I never want to see an athlete injured. It’s a loss for the athlete, the team, the league and the fans.
That said, when I saw a report of another Yankee injury, my heart dropped assuming it was one of the players on the roster who can win an MVP. I’m not embarrassed to admit, when I saw the Yankees would be without Zack Britton until later this summer, I breathed a sigh of relief. Because from a purely numbers only, analytical standpoint, losing Zack Britton is not a big blow to the Yankees over the course of 162 games.
Don’t misunderstand: Britton is a very good relief pitcher and it always helps to have guys like that around, but if you’re thinking big picture this barely moves the needle on the Yankees 2021 season.
To begin with, relief pitchers in general are not as important as you think they are – nowhere near as important as starting pitchers or position players. You only think relievers are extremely valuable because when they screw up, it usually means the end of the game. Trust me, when your starter screws up in the 2nd inning, it’s just as bad as when your set up guy screws up in the 8th – it just doesn’t seem that way because we all love to place importance on the sequence of events.
I’ve written it here previously, but this is a good time to remind everyone: The last four World Series have been closed out with starting pitchers on the mound. That tells you everything you need to know about how teams view the value of relief pitchers.
Secondly, since Britton was acquired in 2018, his value to the Yankees comes out to between 1.5 and 2.0 WAR per 162 games, depending on how many innings he was going to pitch. Again, not insignificant, but replaceable. Whoever his replacement is, even if he isn’t as good as Britton, should pick up some of that missed WAR so we’re really talking about 1 team win per season over 162. (Incidentally, if you’re worried about not having a lefty to come in to face tough lefty batters, I’ve got news for you: Left handed batters’ OPS+ versus Tyler Lyons is lower than against Britton over their careers.)
Britton’s strength is that he’s a known and reliable commodity, which is why the Yankees are willing to spend $13 million annually on him instead of rolling the dice on a kid with great stuff who is untested.

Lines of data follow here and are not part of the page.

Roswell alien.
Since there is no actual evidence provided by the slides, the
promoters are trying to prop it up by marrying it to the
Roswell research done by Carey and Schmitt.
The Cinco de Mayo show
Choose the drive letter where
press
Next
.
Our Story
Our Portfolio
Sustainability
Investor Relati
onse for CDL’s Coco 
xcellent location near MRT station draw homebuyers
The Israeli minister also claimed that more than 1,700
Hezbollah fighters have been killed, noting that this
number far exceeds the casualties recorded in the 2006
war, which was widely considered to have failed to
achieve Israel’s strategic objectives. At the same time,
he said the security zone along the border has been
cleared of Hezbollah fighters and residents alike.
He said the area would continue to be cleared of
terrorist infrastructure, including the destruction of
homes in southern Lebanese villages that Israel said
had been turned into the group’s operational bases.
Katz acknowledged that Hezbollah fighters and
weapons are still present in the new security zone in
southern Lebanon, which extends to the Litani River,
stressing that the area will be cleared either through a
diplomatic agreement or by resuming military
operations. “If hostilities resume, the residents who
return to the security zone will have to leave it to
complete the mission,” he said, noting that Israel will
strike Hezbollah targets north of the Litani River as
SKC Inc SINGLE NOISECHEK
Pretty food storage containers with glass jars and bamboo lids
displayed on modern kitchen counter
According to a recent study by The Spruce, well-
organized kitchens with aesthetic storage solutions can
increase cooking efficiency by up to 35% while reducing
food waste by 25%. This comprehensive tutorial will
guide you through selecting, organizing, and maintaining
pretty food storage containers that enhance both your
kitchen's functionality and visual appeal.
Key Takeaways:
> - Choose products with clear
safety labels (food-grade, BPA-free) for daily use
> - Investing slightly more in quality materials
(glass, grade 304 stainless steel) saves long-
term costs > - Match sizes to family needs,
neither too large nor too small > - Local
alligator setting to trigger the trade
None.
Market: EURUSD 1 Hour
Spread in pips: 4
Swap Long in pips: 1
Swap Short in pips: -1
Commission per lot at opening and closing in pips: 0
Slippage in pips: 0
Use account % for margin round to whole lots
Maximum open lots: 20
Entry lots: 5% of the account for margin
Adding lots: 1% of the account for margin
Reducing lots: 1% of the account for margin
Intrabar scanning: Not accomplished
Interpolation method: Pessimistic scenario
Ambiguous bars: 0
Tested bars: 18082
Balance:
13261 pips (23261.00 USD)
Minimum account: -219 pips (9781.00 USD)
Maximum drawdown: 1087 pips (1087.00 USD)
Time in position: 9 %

But he’s also a great example, if I may get on my high horse and preach for a moment, of why WAR is a great stat and if you dismiss it you’re being silly. It tells you – not exactly but pretty damn close – how many wins over 162 games a player is worth to your favorite team. Knowing that, although we’ll miss watching Britton pitch, there’s no reason to get our pinstriped panties into a bunch over his elbow.
If Judge, Stanton, DJ or Cole – guys for whom an “OK” season is 4 or 5 WAR but if things are right are worth 7 or 8 WAR – get injured, then you panic.